Assigned task
Among the entries, find each line that includes the string "listview" and list it.

Document layout detection data:
—————

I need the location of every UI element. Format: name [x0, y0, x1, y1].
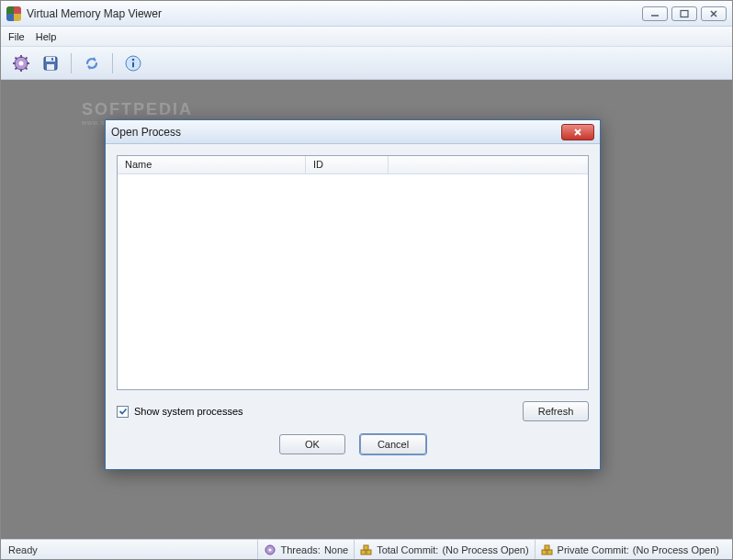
- ok-button[interactable]: OK: [279, 434, 345, 454]
- status-threads: Threads: None: [257, 540, 354, 559]
- svg-rect-14: [47, 64, 54, 70]
- status-ready: Ready: [8, 544, 257, 555]
- toolbar: [1, 47, 732, 80]
- listview-header: Name ID: [118, 156, 588, 174]
- dialog-titlebar[interactable]: Open Process: [106, 120, 600, 144]
- status-total-commit-value: (No Process Open): [442, 544, 528, 555]
- svg-rect-24: [542, 550, 547, 554]
- blocks-icon: [541, 543, 554, 556]
- svg-rect-22: [366, 550, 371, 554]
- svg-rect-1: [681, 10, 688, 17]
- minimize-icon: [649, 9, 660, 18]
- column-name[interactable]: Name: [118, 156, 306, 174]
- show-system-processes-checkbox[interactable]: [117, 406, 129, 418]
- status-private-commit-label: Private Commit:: [558, 544, 629, 555]
- listview-body[interactable]: [118, 174, 588, 389]
- close-button[interactable]: [701, 6, 727, 21]
- status-private-commit-value: (No Process Open): [633, 544, 719, 555]
- svg-rect-23: [364, 545, 368, 550]
- main-window: Virtual Memory Map Viewer File Help: [0, 0, 733, 560]
- minimize-button[interactable]: [642, 6, 668, 21]
- svg-rect-13: [46, 57, 55, 62]
- column-id[interactable]: ID: [306, 156, 389, 174]
- svg-rect-25: [547, 550, 552, 554]
- cancel-button[interactable]: Cancel: [360, 434, 426, 454]
- close-icon: [708, 9, 719, 18]
- menu-help[interactable]: Help: [36, 31, 57, 42]
- watermark-text: SOFTPEDIA: [82, 100, 193, 119]
- blocks-icon: [360, 543, 373, 556]
- svg-rect-15: [51, 58, 53, 61]
- dialog-close-button[interactable]: [561, 124, 594, 140]
- dialog-title: Open Process: [111, 126, 181, 139]
- window-title: Virtual Memory Map Viewer: [27, 7, 162, 20]
- save-icon: [41, 54, 60, 73]
- gear-icon: [264, 543, 276, 556]
- toolbar-separator: [71, 53, 72, 73]
- toolbar-separator: [112, 53, 113, 73]
- app-icon: [6, 6, 21, 21]
- open-process-dialog: Open Process Name ID: [105, 119, 601, 470]
- dialog-actions: OK Cancel: [117, 434, 589, 454]
- status-total-commit-label: Total Commit:: [377, 544, 438, 555]
- svg-point-3: [19, 61, 24, 65]
- status-private-commit: Private Commit: (No Process Open): [535, 540, 725, 559]
- client-area: SOFTPEDIA www.softpedia.com Open Process…: [1, 80, 732, 539]
- svg-rect-21: [361, 550, 366, 554]
- status-threads-label: Threads:: [280, 544, 320, 555]
- dialog-options-row: Show system processes Refresh: [117, 401, 589, 421]
- toolbar-settings-button[interactable]: [8, 50, 34, 76]
- svg-line-9: [26, 67, 28, 69]
- process-listview[interactable]: Name ID: [117, 155, 589, 390]
- svg-line-8: [16, 57, 17, 59]
- show-system-processes-label: Show system processes: [134, 406, 243, 417]
- refresh-button[interactable]: Refresh: [523, 401, 589, 421]
- toolbar-save-button[interactable]: [38, 50, 63, 76]
- toolbar-refresh-button[interactable]: [79, 50, 105, 76]
- menubar: File Help: [1, 27, 732, 47]
- titlebar[interactable]: Virtual Memory Map Viewer: [1, 1, 732, 27]
- statusbar: Ready Threads: None Total Commit: (No Pr…: [1, 539, 732, 559]
- svg-rect-26: [545, 545, 549, 550]
- gear-icon: [12, 54, 30, 73]
- close-icon: [572, 127, 583, 138]
- maximize-icon: [679, 9, 690, 18]
- toolbar-about-button[interactable]: [120, 50, 146, 76]
- svg-point-20: [269, 548, 272, 551]
- info-icon: [124, 54, 142, 73]
- menu-file[interactable]: File: [8, 31, 25, 42]
- maximize-button[interactable]: [671, 6, 697, 21]
- svg-rect-18: [132, 62, 134, 67]
- svg-line-11: [16, 67, 17, 69]
- svg-line-10: [26, 57, 28, 59]
- check-icon: [118, 407, 128, 416]
- svg-point-17: [132, 58, 135, 61]
- window-controls: [642, 6, 727, 21]
- dialog-body: Name ID Show system processes Refresh: [106, 144, 600, 469]
- status-total-commit: Total Commit: (No Process Open): [354, 540, 534, 559]
- refresh-icon: [83, 54, 101, 73]
- status-threads-value: None: [324, 544, 348, 555]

—————

Task output
- listview-header: Name ID: [118, 156, 588, 174]
- listview-body[interactable]: [118, 174, 588, 389]
- process-listview[interactable]: Name ID: [117, 155, 589, 390]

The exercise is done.